● **EXERCISE REQUIREMENTS**
Going line by line through the entries below, note each one with "plus", then report how many there are and nothing else.

● **EXERCISE MATERIAL**
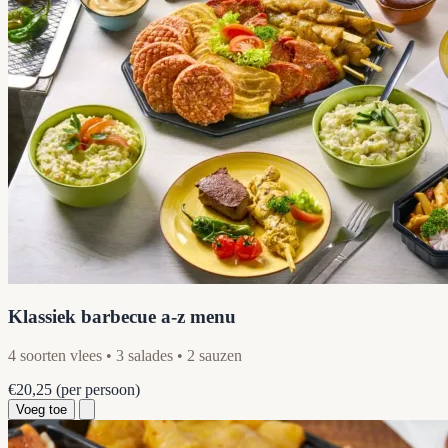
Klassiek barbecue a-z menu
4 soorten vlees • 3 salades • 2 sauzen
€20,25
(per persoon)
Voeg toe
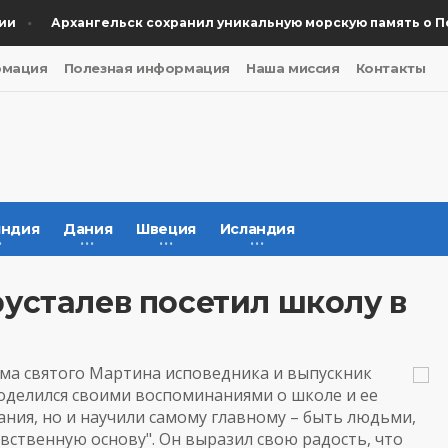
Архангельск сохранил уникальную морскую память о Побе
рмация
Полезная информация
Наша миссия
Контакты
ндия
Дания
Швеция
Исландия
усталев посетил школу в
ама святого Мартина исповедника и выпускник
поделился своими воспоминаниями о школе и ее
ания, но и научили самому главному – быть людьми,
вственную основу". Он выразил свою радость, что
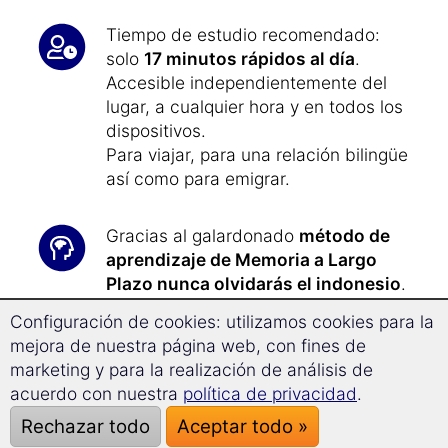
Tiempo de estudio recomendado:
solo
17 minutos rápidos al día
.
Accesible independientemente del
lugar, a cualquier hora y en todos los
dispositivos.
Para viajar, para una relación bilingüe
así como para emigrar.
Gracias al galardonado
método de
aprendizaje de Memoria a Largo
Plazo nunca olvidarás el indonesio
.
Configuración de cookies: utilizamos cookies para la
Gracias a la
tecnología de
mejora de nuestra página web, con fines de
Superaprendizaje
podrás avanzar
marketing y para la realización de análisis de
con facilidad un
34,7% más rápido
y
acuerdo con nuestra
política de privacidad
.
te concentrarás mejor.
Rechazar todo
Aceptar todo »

---

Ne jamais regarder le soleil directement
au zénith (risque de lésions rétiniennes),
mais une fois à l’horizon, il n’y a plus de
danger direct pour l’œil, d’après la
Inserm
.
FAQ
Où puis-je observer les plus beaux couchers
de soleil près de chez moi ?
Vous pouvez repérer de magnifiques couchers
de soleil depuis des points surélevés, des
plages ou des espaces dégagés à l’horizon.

● **REPLY**
2